• **Your assignment**: What is needed here is each entry reproduced exactly, without its pictures.

Records from a collection
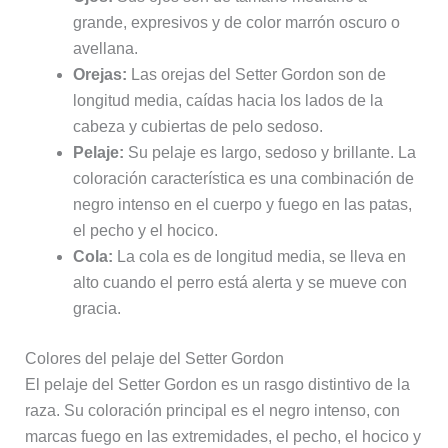
grande, expresivos y de color marrón oscuro o
avellana.
Orejas:
Las orejas del Setter Gordon son de
longitud media, caídas hacia los lados de la
cabeza y cubiertas de pelo sedoso.
Pelaje:
Su pelaje es largo, sedoso y brillante. La
coloración característica es una combinación de
negro intenso en el cuerpo y fuego en las patas,
el pecho y el hocico.
Cola:
La cola es de longitud media, se lleva en
alto cuando el perro está alerta y se mueve con
gracia.
Colores del pelaje del Setter Gordon
El pelaje del Setter Gordon es un rasgo distintivo de la
raza. Su coloración principal es el negro intenso, con
marcas fuego en las extremidades, el pecho, el hocico y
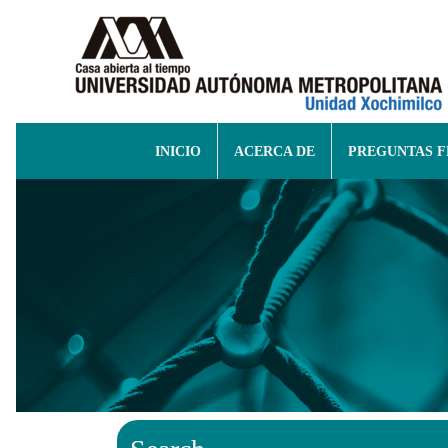
INICIO
ACERCA DE
PREGUNTAS 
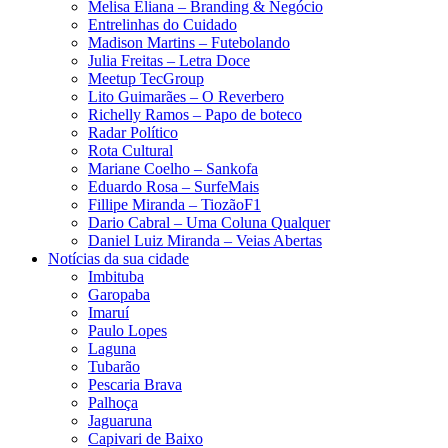
Melisa Eliana – Branding & Negócio
Entrelinhas do Cuidado
Madison Martins – Futebolando
Julia Freitas​ – Letra Doce
Meetup TecGroup
Lito Guimarães – O Reverbero
Richelly Ramos​ – Papo de boteco
Radar Político
Rota Cultural
Mariane Coelho – Sankofa
Eduardo Rosa​ – SurfeMais
Fillipe Miranda – TiozãoF1
Dario Cabral – Uma Coluna Qualquer
Daniel Luiz Miranda – Veias Abertas
Notícias da sua cidade
Imbituba
Garopaba
Imaruí
Paulo Lopes
Laguna
Tubarão
Pescaria Brava
Palhoça
Jaguaruna
Capivari de Baixo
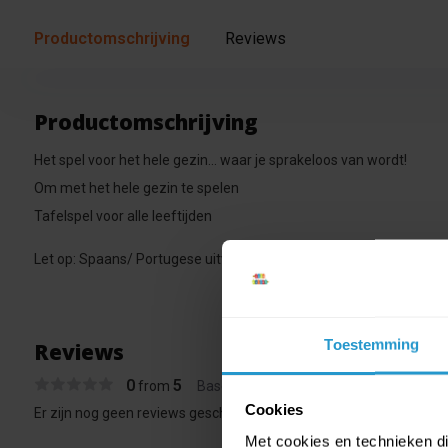
Productomschrijving
Reviews
Productomschrijving
Het spel voor het hele gezin... waar je sprakeloos van wordt!
Om met het hele gezin te spelen
Tafelspel voor alle leeftijden
Let op: Spaans/ Portugese uitvoering, verpakking kan afwijken va
Toestemming
Reviews
0
5
from
Based on 0 reviews
Cookies
Er zijn nog geen reviews geschreven over dit product..
Met cookies en technieken die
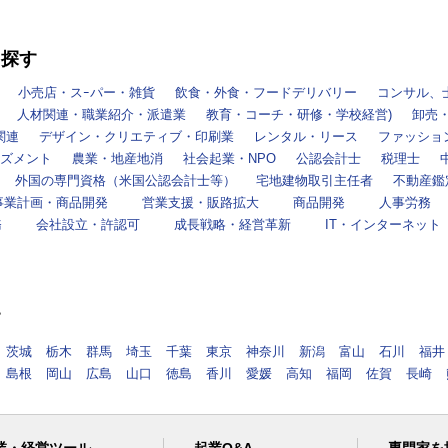
を探す
小売店・スｰパー・雑貨
飲食・外食・フードデリバリー
コンサル、
人材関連・職業紹介・派遣業
教育・コーチ・研修・学校経営)
卸売
関連
デザイン・クリエティブ・印刷業
レンタル・リース
ファッショ
ズメント
農業・地産地消
社会起業・NPO
公認会計士
税理士
外国の専門資格（米国公認会計士等）
宅地建物取引主任者
不動産鑑
事業計画・商品開発
営業支援・販路拡大
商品開発
人事労務
務
会社設立・許認可
成長戦略・経営革新
IT・インターネット
す
茨城
栃木
群馬
埼玉
千葉
東京
神奈川
新潟
富山
石川
福井
島根
岡山
広島
山口
徳島
香川
愛媛
高知
福岡
佐賀
長崎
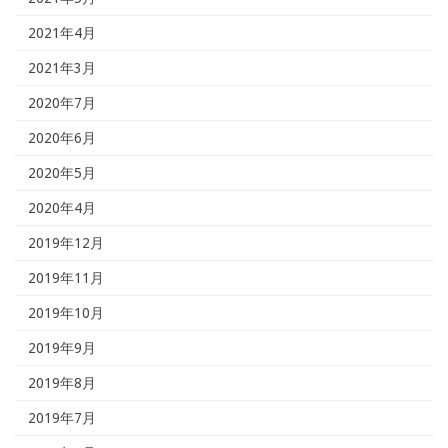
2021年4月
2021年3月
2020年7月
2020年6月
2020年5月
2020年4月
2019年12月
2019年11月
2019年10月
2019年9月
2019年8月
2019年7月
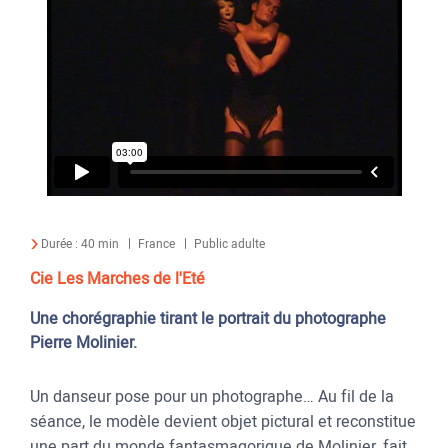
Durée :
40 min
France
Public adulte
Cie Les Marches de l'Eté
Une chorégraphie tirant le portrait du photographe
Pierre Molinier.
Un danseur pose pour un photographe… Au fil de la
séance, le modèle devient objet pictural et reconstitue
une part du monde fantasmagorique de Molinier, fait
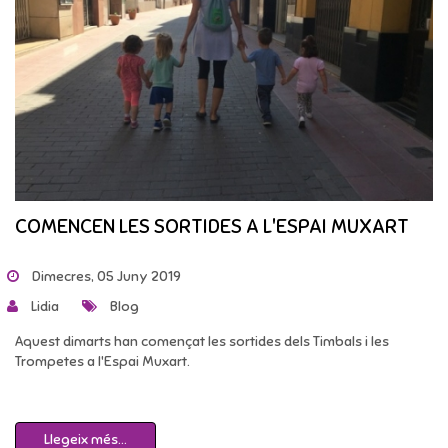
COMENCEN LES SORTIDES A L'ESPAI MUXART
Dimecres, 05 Juny 2019
Lidia
Blog
Aquest dimarts han començat les sortides dels Timbals i les
Trompetes a l'Espai Muxart.
Llegeix més...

• **Response to this task**:
grande, expresivos y de color marrón oscuro o
avellana.
Orejas:
Las orejas del Setter Gordon son de
longitud media, caídas hacia los lados de la
cabeza y cubiertas de pelo sedoso.
Pelaje:
Su pelaje es largo, sedoso y brillante. La
coloración característica es una combinación de
negro intenso en el cuerpo y fuego en las patas,
el pecho y el hocico.
Cola:
La cola es de longitud media, se lleva en
alto cuando el perro está alerta y se mueve con
gracia.
Colores del pelaje del Setter Gordon
El pelaje del Setter Gordon es un rasgo distintivo de la
raza. Su coloración principal es el negro intenso, con
marcas fuego en las extremidades, el pecho, el hocico y
INICIO
ACERCA DE
PREGUNTAS 
Melisa Eliana – Branding & Negócio
Entrelinhas do Cuidado
Madison Martins – Futebolando
Julia Freitas​ – Letra Doce
Meetup TecGroup
Lito Guimarães – O Reverbero
Richelly Ramos​ – Papo de boteco
Radar Político
Rota Cultural
Mariane Coelho – Sankofa
Eduardo Rosa​ – SurfeMais
Fillipe Miranda – TiozãoF1
Dario Cabral – Uma Coluna Qualquer
Daniel Luiz Miranda – Veias Abertas
Notícias da sua cidade
Imbituba
Garopaba
Imaruí
Paulo Lopes
Laguna
Tubarão
Pescaria Brava
Palhoça
Jaguaruna
Capivari de Baixo
Productomschrijving
Reviews
Productomschrijving
Het spel voor het hele gezin... waar je sprakeloos van wordt!
Om met het hele gezin te spelen
Tafelspel voor alle leeftijden
Let op: Spaans/ Portugese uitvoering, verpakking kan afwijken va
Toestemming
Reviews
0
5
from
Based on 0 reviews
Cookies
Er zijn nog geen reviews geschreven over dit product..
Met cookies en technieken die
を探す
小売店・スｰパー・雑貨
飲食・外食・フードデリバリー
コンサル、
人材関連・職業紹介・派遣業
教育・コーチ・研修・学校経営)
卸売
関連
デザイン・クリエティブ・印刷業
レンタル・リース
ファッショ
ズメント
農業・地産地消
社会起業・NPO
公認会計士
税理士
外国の専門資格（米国公認会計士等）
宅地建物取引主任者
不動産鑑
事業計画・商品開発
営業支援・販路拡大
商品開発
人事労務
務
会社設立・許認可
成長戦略・経営革新
IT・インターネット
す
茨城
栃木
群馬
埼玉
千葉
東京
神奈川
新潟
富山
石川
福井
島根
岡山
広島
山口
徳島
香川
愛媛
高知
福岡
佐賀
長崎
2021年4月
2021年3月
2020年7月
2020年6月
2020年5月
2020年4月
2019年12月
2019年11月
2019年10月
2019年9月
2019年8月
2019年7月
Durée :
40 min
France
Public adulte
Cie Les Marches de l'Eté
Une chorégraphie tirant le portrait du photographe
Pierre Molinier.
Un danseur pose pour un photographe… Au fil de la
séance, le modèle devient objet pictural et reconstitue
une part du monde fantasmagorique de Molinier, fait
COMENCEN LES SORTIDES A L'ESPAI MUXART
Dimecres, 05 Juny 2019
Lidia
Blog
Aquest dimarts han començat les sortides dels Timbals i les
Trompetes a l'Espai Muxart.
Llegeix més...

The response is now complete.